— EXERCISE REQUIREMENTS —
Please copy every record below exactly, but leave the pictures out.

[Collected data entries]
_ _ _ _

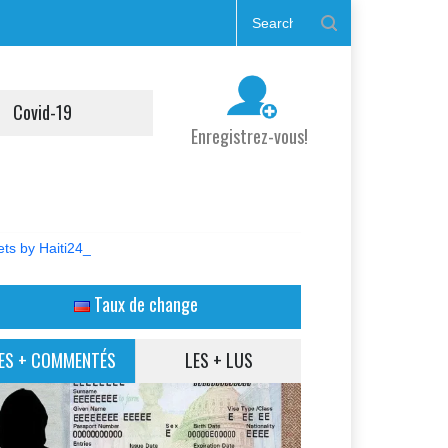
Covid-19
Enregistrez-vous!
ts by Haiti24_
Taux de change
ES + COMMENTÉS
LES + LUS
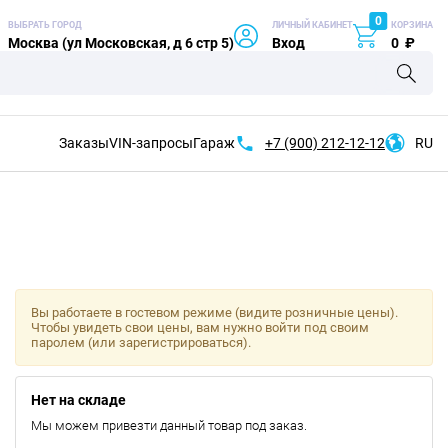
0
ВЫБРАТЬ ГОРОД
ЛИЧНЫЙ КАБИНЕТ
КОРЗИНА
Москва (ул Московская, д 6 стр 5)
Вход
0
₽
Заказы
VIN-запросы
Гараж
+7 (900)
212-12-12
RU
Вы работаете в гостевом режиме (видите розничные цены).
Чтобы увидеть свои цены, вам нужно войти под своим
паролем (или зарегистрироваться).
Нет на складе
Мы можем привезти данный товар под заказ.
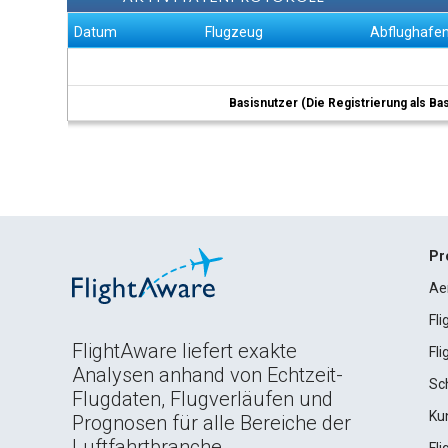
Datum
Flugzeug
Abflughafe
Basisnutzer (Die Registrierung als Ba
Pr
Ae
Fl
FlightAware liefert exakte
Fl
Analysen anhand von Echtzeit-
Sc
Flugdaten, Flugverläufen und
Ku
Prognosen für alle Bereiche der
Luftfahrtbranche.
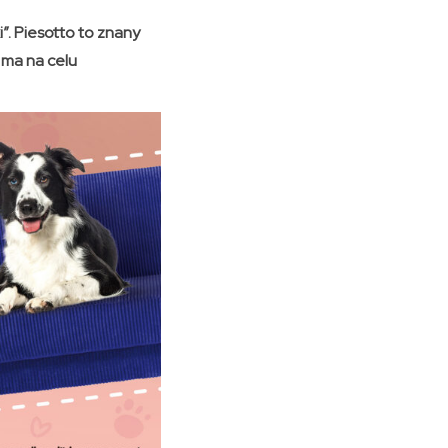
”. Piesotto to znany
 ma na celu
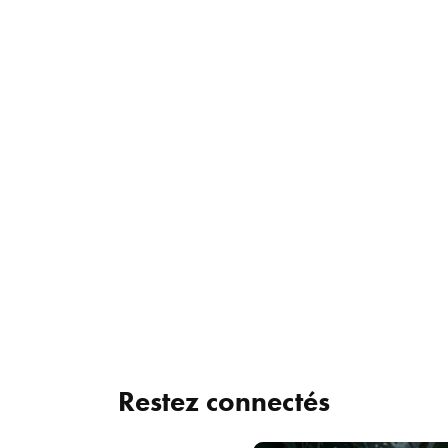
Restez connectés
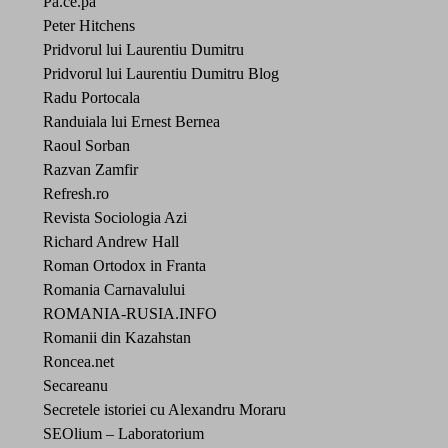
Pa.ce.pa
Peter Hitchens
Pridvorul lui Laurentiu Dumitru
Pridvorul lui Laurentiu Dumitru Blog
Radu Portocala
Randuiala lui Ernest Bernea
Raoul Sorban
Razvan Zamfir
Refresh.ro
Revista Sociologia Azi
Richard Andrew Hall
Roman Ortodox in Franta
Romania Carnavalului
ROMANIA-RUSIA.INFO
Romanii din Kazahstan
Roncea.net
Secareanu
Secretele istoriei cu Alexandru Moraru
SEOlium – Laboratorium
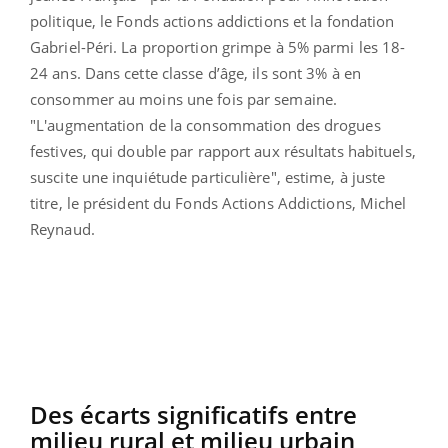
politique, le Fonds actions addictions et la fondation
Gabriel-Péri. La proportion grimpe à 5% parmi les 18-
24 ans. Dans cette classe d’âge, ils sont 3% à en
consommer au moins une fois par semaine.
"L'augmentation de la consommation des drogues
festives, qui double par rapport aux résultats habituels,
suscite une inquiétude particulière", estime, à juste
titre, le président du Fonds Actions Addictions, Michel
Reynaud.
Des écarts significatifs entre
milieu rural et milieu urbain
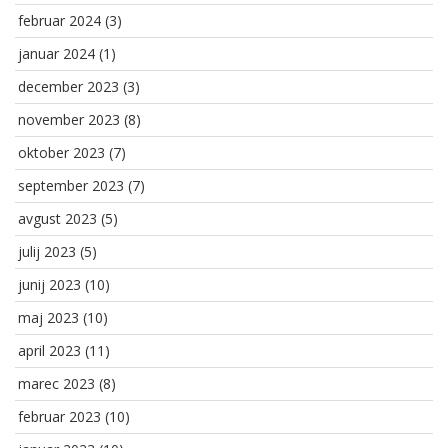
februar 2024
(3)
januar 2024
(1)
december 2023
(3)
november 2023
(8)
oktober 2023
(7)
september 2023
(7)
avgust 2023
(5)
julij 2023
(5)
junij 2023
(10)
maj 2023
(10)
april 2023
(11)
marec 2023
(8)
februar 2023
(10)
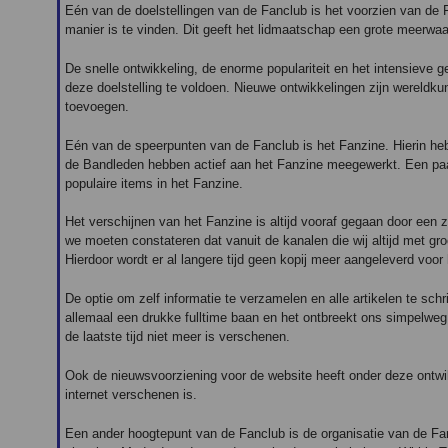
Eén van de doelstellingen van de Fanclub is het voorzien van de F
manier is te vinden. Dit geeft het lidmaatschap een grote meerwaa
De snelle ontwikkeling, de enorme populariteit en het intensieve g
deze doelstelling te voldoen. Nieuwe ontwikkelingen zijn wereldku
toevoegen.
Eén van de speerpunten van de Fanclub is het Fanzine. Hierin he
de Bandleden hebben actief aan het Fanzine meegewerkt. Een paar 
populaire items in het Fanzine.
Het verschijnen van het Fanzine is altijd vooraf gegaan door een 
we moeten constateren dat vanuit de kanalen die wij altijd met gr
Hierdoor wordt er al langere tijd geen kopij meer aangeleverd voor
De optie om zelf informatie te verzamelen en alle artikelen te sc
allemaal een drukke fulltime baan en het ontbreekt ons simpelweg
de laatste tijd niet meer is verschenen.
Ook de nieuwsvoorziening voor de website heeft onder deze ontwikke
internet verschenen is.
Een ander hoogtepunt van de Fanclub is de organisatie van de Fan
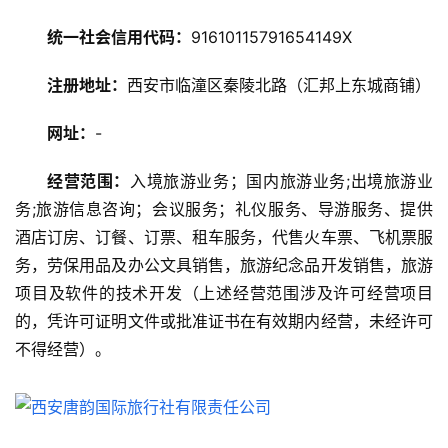
旅
游
统一社会信用代码：
91610115791654149X
攻
略
注册地址：
西安市临潼区秦陵北路（汇邦上东城商铺）
美
网址：
-
食
特
经营范围：
入境旅游业务；国内旅游业务;出境旅游业
产
务;旅游信息咨询；会议服务；礼仪服务、导游服务、提供
酒店订房、订餐、订票、租车服务，代售火车票、飞机票服
热
务，劳保用品及办公文具销售，旅游纪念品开发销售，旅游
门
项目及软件的技术开发（上述经营范围涉及许可经营项目
景
的，凭许可证明文件或批准证书在有效期内经营，未经许可
点
不得经营）。
旅
游
信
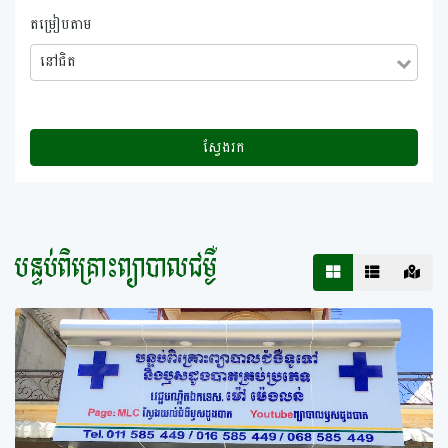
តម្រៀបតាម
នៅ​ជិត
ស្វែងរក
បន្ទប់ពិគ្រោះព្យាបាលជម្ងឺ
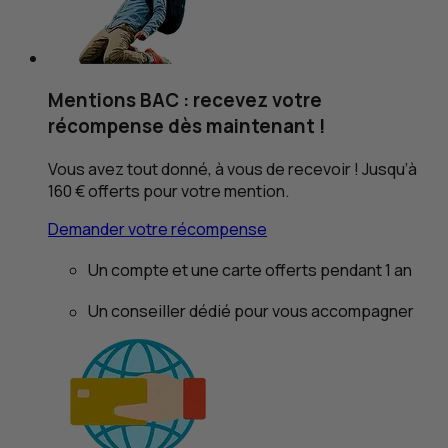
Mentions BAC : recevez votre
récompense dès maintenant !
Vous avez tout donné, à vous de recevoir ! Jusqu’à
160 € offerts pour votre mention.
Demander votre récompense
Un compte et une carte offerts pendant 1 an
Un conseiller dédié
pour vous accompagner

_ _ _ _

— OUTPUT OF THE TASK —
Covid-19
Enregistrez-vous!
ts by Haiti24_
Taux de change
ES + COMMENTÉS
LES + LUS
0
ВЫБРАТЬ ГОРОД
ЛИЧНЫЙ КАБИНЕТ
КОРЗИНА
Москва (ул Московская, д 6 стр 5)
Вход
0
₽
Заказы
VIN-запросы
Гараж
+7 (900)
212-12-12
RU
Вы работаете в гостевом режиме (видите розничные цены).
Чтобы увидеть свои цены, вам нужно войти под своим
паролем (или зарегистрироваться).
Нет на складе
Мы можем привезти данный товар под заказ.
Datum
Flugzeug
Abflughafe
Basisnutzer (Die Registrierung als Ba
Pr
Ae
Fl
FlightAware liefert exakte
Fl
Analysen anhand von Echtzeit-
Sc
Flugdaten, Flugverläufen und
Ku
Prognosen für alle Bereiche der
Luftfahrtbranche.
”. Piesotto to znany
 ma na celu
Restez connectés
Pa.ce.pa
Peter Hitchens
Pridvorul lui Laurentiu Dumitru
Pridvorul lui Laurentiu Dumitru Blog
Radu Portocala
Randuiala lui Ernest Bernea
Raoul Sorban
Razvan Zamfir
Refresh.ro
Revista Sociologia Azi
Richard Andrew Hall
Roman Ortodox in Franta
Romania Carnavalului
ROMANIA-RUSIA.INFO
Romanii din Kazahstan
Roncea.net
Secareanu
Secretele istoriei cu Alexandru Moraru
SEOlium – Laboratorium
politique, le Fonds actions addictions et la fondation
Gabriel-Péri. La proportion grimpe à 5% parmi les 18-
24 ans. Dans cette classe d’âge, ils sont 3% à en
consommer au moins une fois par semaine.
"L'augmentation de la consommation des drogues
festives, qui double par rapport aux résultats habituels,
suscite une inquiétude particulière", estime, à juste
titre, le président du Fonds Actions Addictions, Michel
Reynaud.
Des écarts significatifs entre
milieu rural et milieu urbain
februar 2024
(3)
januar 2024
(1)
december 2023
(3)
november 2023
(8)
oktober 2023
(7)
september 2023
(7)
avgust 2023
(5)
julij 2023
(5)
junij 2023
(10)
maj 2023
(10)
april 2023
(11)
marec 2023
(8)
februar 2023
(10)
Eén van de doelstellingen van de Fanclub is het voorzien van de F
manier is te vinden. Dit geeft het lidmaatschap een grote meerwaa
De snelle ontwikkeling, de enorme populariteit en het intensieve g
deze doelstelling te voldoen. Nieuwe ontwikkelingen zijn wereldku
toevoegen.
Eén van de speerpunten van de Fanclub is het Fanzine. Hierin he
de Bandleden hebben actief aan het Fanzine meegewerkt. Een paar 
populaire items in het Fanzine.
Het verschijnen van het Fanzine is altijd vooraf gegaan door een 
we moeten constateren dat vanuit de kanalen die wij altijd met gr
Hierdoor wordt er al langere tijd geen kopij meer aangeleverd voor
De optie om zelf informatie te verzamelen en alle artikelen te sc
allemaal een drukke fulltime baan en het ontbreekt ons simpelweg
de laatste tijd niet meer is verschenen.
Ook de nieuwsvoorziening voor de website heeft onder deze ontwikke
internet verschenen is.
Een ander hoogtepunt van de Fanclub is de organisatie van de Fan
旅
游
统一社会信用代码：
91610115791654149X
攻
略
注册地址：
西安市临潼区秦陵北路（汇邦上东城商铺）
美
网址：
-
食
特
经营范围：
入境旅游业务；国内旅游业务;出境旅游业
产
务;旅游信息咨询；会议服务；礼仪服务、导游服务、提供
酒店订房、订餐、订票、租车服务，代售火车票、飞机票服
热
务，劳保用品及办公文具销售，旅游纪念品开发销售，旅游
门
项目及软件的技术开发（上述经营范围涉及许可经营项目
景
的，凭许可证明文件或批准证书在有效期内经营，未经许可
点
不得经营）。
旅
游
信
តម្រៀបតាម
នៅ​ជិត
ស្វែងរក
បន្ទប់ពិគ្រោះព្យាបាលជម្ងឺ
Mentions BAC : recevez votre
récompense dès maintenant !
Vous avez tout donné, à vous de recevoir ! Jusqu’à
160 € offerts pour votre mention.
Demander votre récompense
Un compte et une carte offerts pendant 1 an
Un conseiller dédié
pour vous accompagner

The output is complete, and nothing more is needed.